Guide To GluonTS and PytorchTS For Time-Series Forecasting (With Python Implementation)

GluonTS is a toolkit that is specifically designed for probabilistic time series modeling, It is a subpart of the Gluon organization, Gluon is an open-source deep-learning interface that allows developers to build neural nets without compromising performance and efficiency. AWS and Microsoft first introduced it on October 12th, 2017 that provides many different neural network architectures and leverages the deep learning models. It combines many packages into one like mxnet– a lightweight, portable, flexible Distributed/Mobile Deep learning model; for Python, R, Julia, Scala. Go, Javascript, and more.

Gluon’s goal is to leverage Jupyter notebooks’ strengths to present graphics, equations, and code together in one place.

GluonTS

gluon logo

“GluonTS simplifies the development of and experimentation with time series models for common tasks such as forecasting or anomaly detection. It provides all necessary components and tools that scientists need for quickly building new models, for efficiently running and analyzing experiments and for evaluating model accuracy.”
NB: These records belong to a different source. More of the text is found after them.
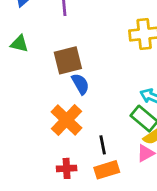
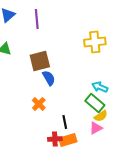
orange cross: (67, 120) -> (39, 104), size x0.6
red cross: (67, 168) -> (55, 139), moved

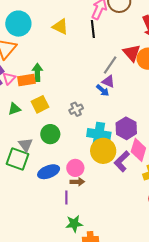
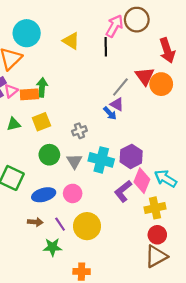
gray triangle: (26, 145) -> (74, 161), moved
yellow circle: (103, 151) -> (87, 226), moved
brown arrow: (77, 182) -> (35, 222), moved
purple line: (66, 197) -> (60, 224), turned -40
green star: (74, 224) -> (52, 247), moved

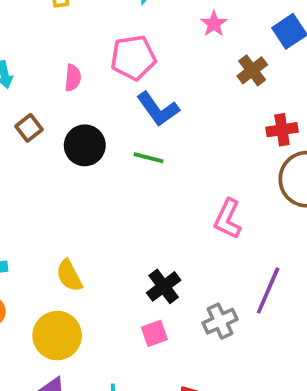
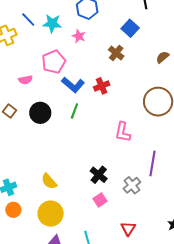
pink star: (214, 24) -> (79, 36), moved
pink semicircle: (73, 78) -> (25, 80), turned 88
red cross: (282, 130) -> (102, 86), moved
green line: (149, 158) -> (74, 111), turned -70

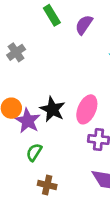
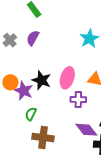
purple semicircle: (84, 25) -> (33, 38), moved
brown cross: (47, 185) -> (43, 138), size x1.5

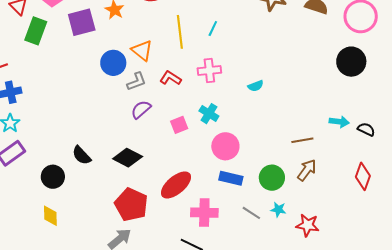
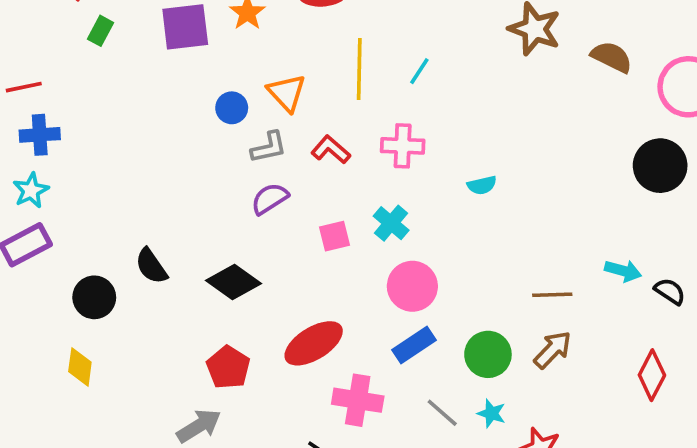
green rectangle: (36, 31) -> (100, 31), size x0.6
blue circle: (113, 63) -> (232, 108), size x0.7
blue rectangle: (231, 178) -> (414, 345), turned -55
red pentagon: (131, 205) -> (228, 367), size x0.7

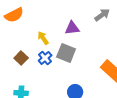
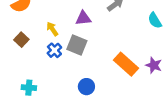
brown square: (21, 58) -> (21, 40), moved

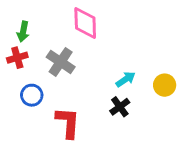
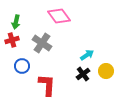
pink diamond: (85, 23) -> (59, 16), turned -35
yellow circle: (165, 85) -> (106, 71), moved

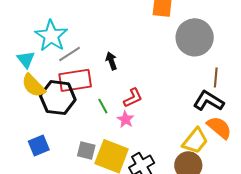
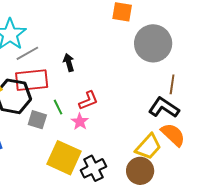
gray square: (86, 151) -> (37, 120), moved

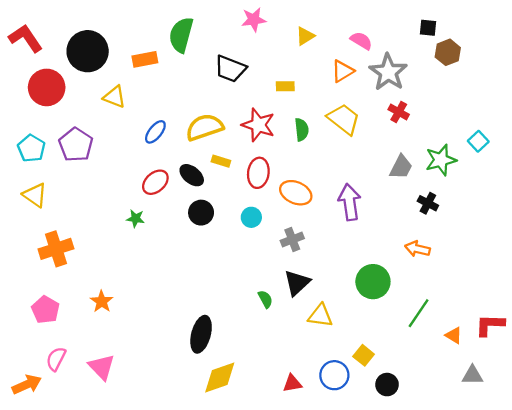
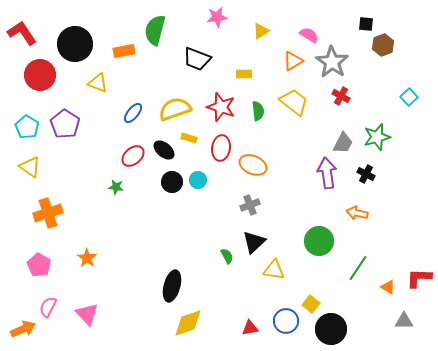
cyan square: (478, 141) -> (409, 97), moved
purple arrow: (350, 202) -> (327, 173), moved
cyan circle: (251, 217) -> (198, 180), moved
black circle: (387, 385) -> (331, 329), size x1.6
— GluonTS Arxiv Research paper

GluonTS is a toolkit that is specifically designed for probabilistic time series modeling, GlounTS provides the utilities for loading and looping over time-series datasets. It also provides state of the art models for time series forecasting, and a building block to define your own models and quickly test with different solutions, GluonTS has many features like you can:

  • Train and evaluate any inbuilt models on your custom dataset
  • Quickly create your solution using GluonTS
  • It provides custom abstractions and building blocks to create custom models.
  • Provide multiple baseline algorithms for comparison.
  • Plotting and evaluation facilities
  • Artificial and real datasets.

Installation

pip install gluonts
# as gluonts relies on mxnet
# install MXnet using pip
pip install mxnet

Getting Started 

We have seen time series forecasting using TensorFlow and PyTorch, but they come with a lot of code and require great proficiency over the framework. GluonTS provide simple and on point code for running your time series forecasting here is an example code to run GluonTS for predicting Twitter volume with DeepAR.

You can run the following code in a cloud development environment at: https://github.com/mmaithani/data-science/blob/main/Gluonts_twitter_volume_forecasting.ipynb

#importing gluonTS utilities and pandas
from gluonts.dataset import common
from gluonts.model import deepar
from gluonts.trainer import Trainer
import pandas as pd

#getting train datatset of twitter volume
url = "https://raw.githubusercontent.com/numenta/NAB/master/data/realTweets/Twitter_volume_AMZN.csv"
df = pd.read_csv(url, header=0, index_col=0)
data = common.ListDataset([{
    "start": df.index[0],
    "target": df.value[:"2015-04-05 00:00:00"]
}],
                          freq="5min")
#initializing trainers and deepAR estimators
trainer = Trainer(epochs=10)
estimator = deepar.DeepAREstimator(
    freq="5min", prediction_length=12, trainer=trainer)
predictor = estimator.train(training_data=data)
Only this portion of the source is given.